- What you need to do -
Report only the number of lines in the entries below that hold the word "victoire".

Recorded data
+ + + + + + +
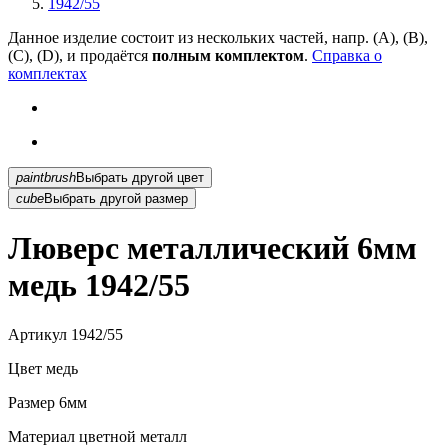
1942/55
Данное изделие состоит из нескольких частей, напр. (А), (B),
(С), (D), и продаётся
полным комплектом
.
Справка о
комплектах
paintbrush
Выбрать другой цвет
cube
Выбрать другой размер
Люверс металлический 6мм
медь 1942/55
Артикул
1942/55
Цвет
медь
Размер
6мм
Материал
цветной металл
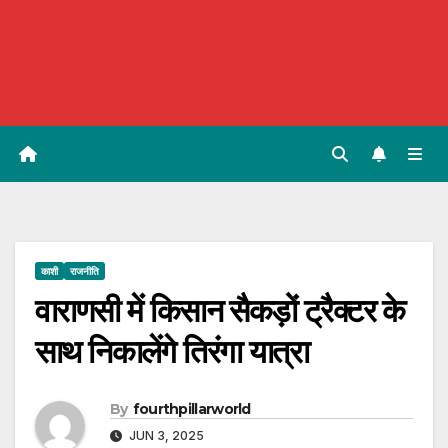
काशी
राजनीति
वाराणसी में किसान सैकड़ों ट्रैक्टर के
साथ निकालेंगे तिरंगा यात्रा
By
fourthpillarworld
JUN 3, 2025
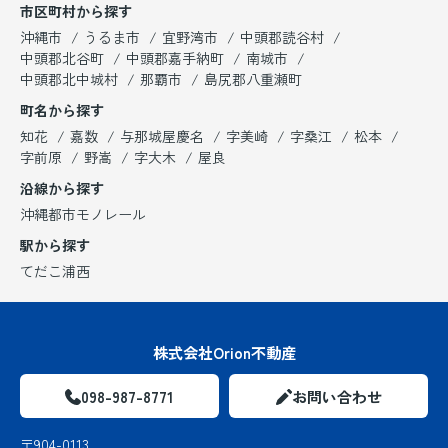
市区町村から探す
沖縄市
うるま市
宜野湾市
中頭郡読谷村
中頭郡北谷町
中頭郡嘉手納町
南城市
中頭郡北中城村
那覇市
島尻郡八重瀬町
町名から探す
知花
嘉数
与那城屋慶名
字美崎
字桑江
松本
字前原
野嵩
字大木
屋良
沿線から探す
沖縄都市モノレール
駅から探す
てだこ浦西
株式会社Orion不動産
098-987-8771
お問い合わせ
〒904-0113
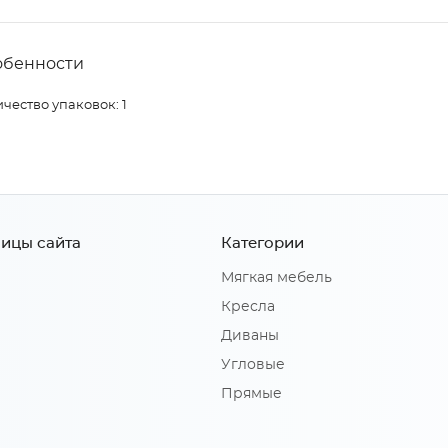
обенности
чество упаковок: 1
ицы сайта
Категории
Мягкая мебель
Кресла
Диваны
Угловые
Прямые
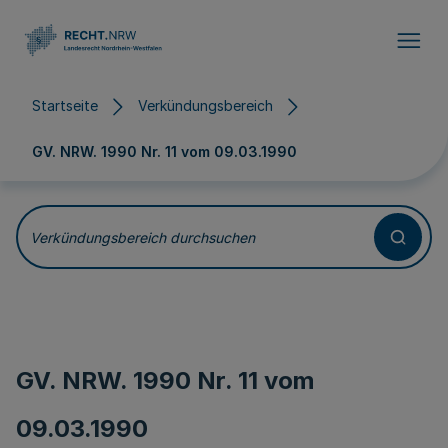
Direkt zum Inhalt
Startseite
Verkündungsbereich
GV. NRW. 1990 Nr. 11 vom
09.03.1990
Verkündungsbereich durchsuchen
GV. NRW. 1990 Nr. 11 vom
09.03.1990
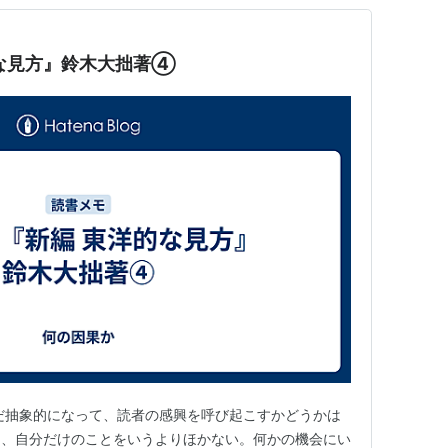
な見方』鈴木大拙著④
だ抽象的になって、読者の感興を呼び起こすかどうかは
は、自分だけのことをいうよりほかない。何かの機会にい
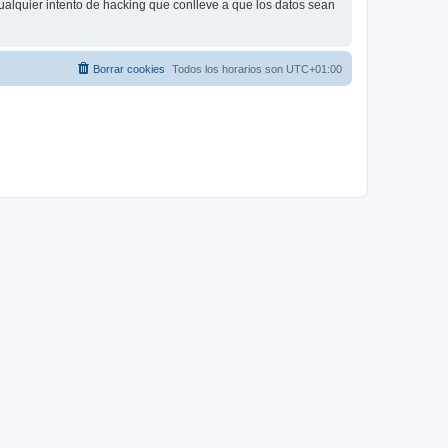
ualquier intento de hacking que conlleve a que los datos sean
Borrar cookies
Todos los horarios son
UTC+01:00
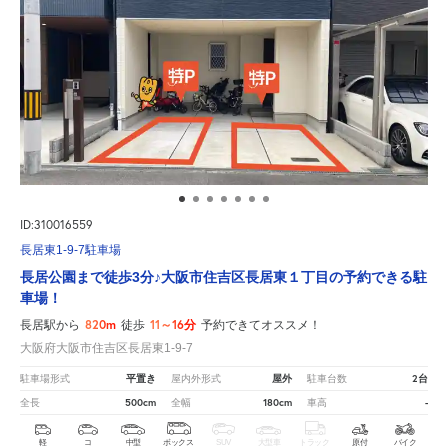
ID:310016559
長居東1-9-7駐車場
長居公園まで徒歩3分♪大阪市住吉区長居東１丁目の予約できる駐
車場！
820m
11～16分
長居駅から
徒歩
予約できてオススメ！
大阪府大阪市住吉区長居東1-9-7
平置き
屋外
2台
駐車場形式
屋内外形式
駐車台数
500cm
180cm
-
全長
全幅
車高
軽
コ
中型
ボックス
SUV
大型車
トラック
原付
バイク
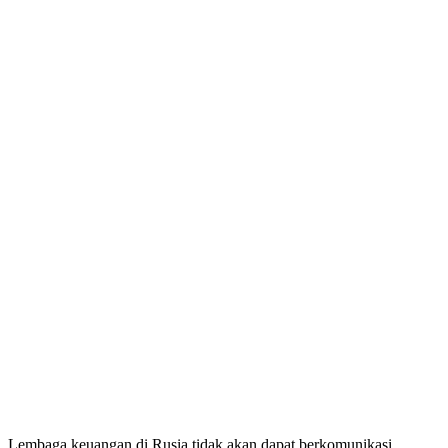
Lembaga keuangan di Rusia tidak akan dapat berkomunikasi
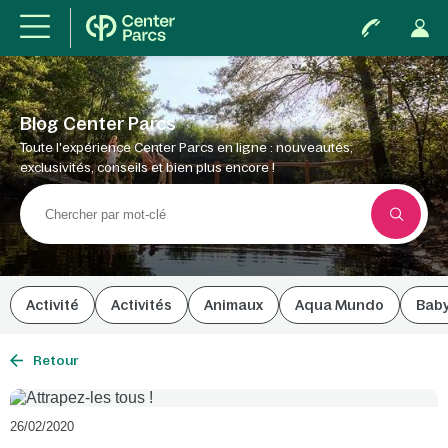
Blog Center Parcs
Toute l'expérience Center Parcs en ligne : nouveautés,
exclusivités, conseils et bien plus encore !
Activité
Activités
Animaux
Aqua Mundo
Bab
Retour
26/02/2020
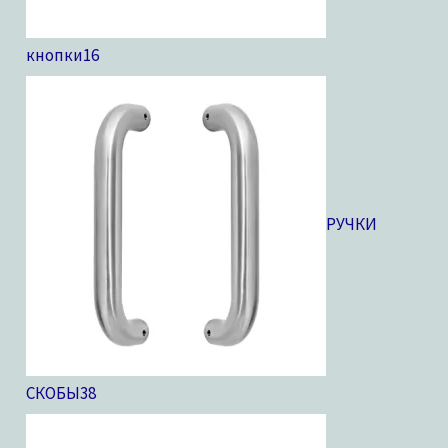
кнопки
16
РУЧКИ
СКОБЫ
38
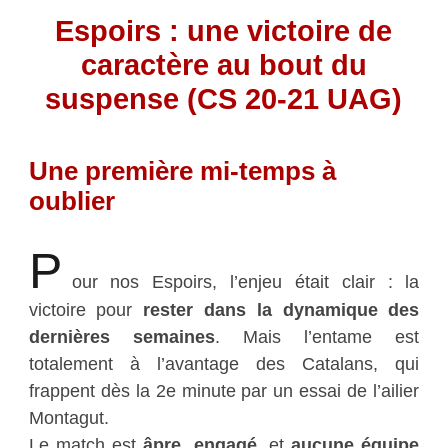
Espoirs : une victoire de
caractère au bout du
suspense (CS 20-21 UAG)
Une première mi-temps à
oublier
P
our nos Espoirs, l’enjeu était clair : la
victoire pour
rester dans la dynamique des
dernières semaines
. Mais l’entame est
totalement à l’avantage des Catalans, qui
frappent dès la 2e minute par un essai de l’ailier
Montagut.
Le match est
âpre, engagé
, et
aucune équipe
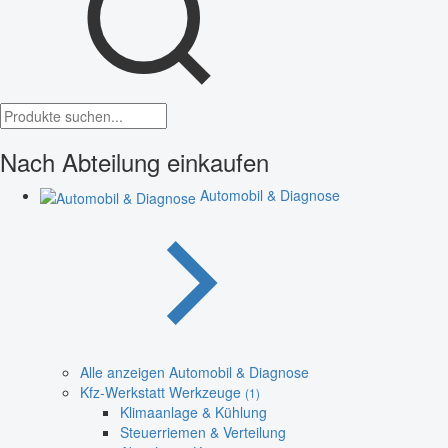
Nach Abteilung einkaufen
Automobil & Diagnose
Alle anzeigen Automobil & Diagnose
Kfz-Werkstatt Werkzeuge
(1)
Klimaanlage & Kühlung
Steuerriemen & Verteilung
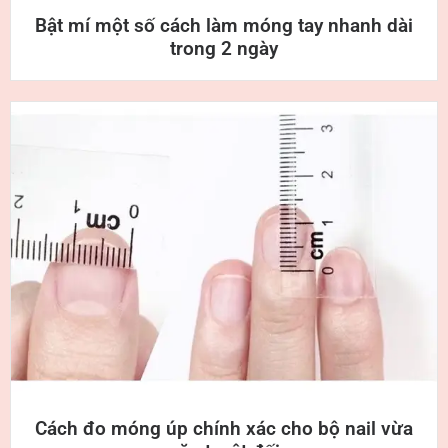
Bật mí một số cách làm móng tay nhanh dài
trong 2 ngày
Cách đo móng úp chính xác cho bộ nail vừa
+ + + + + + +
- Task answer -
2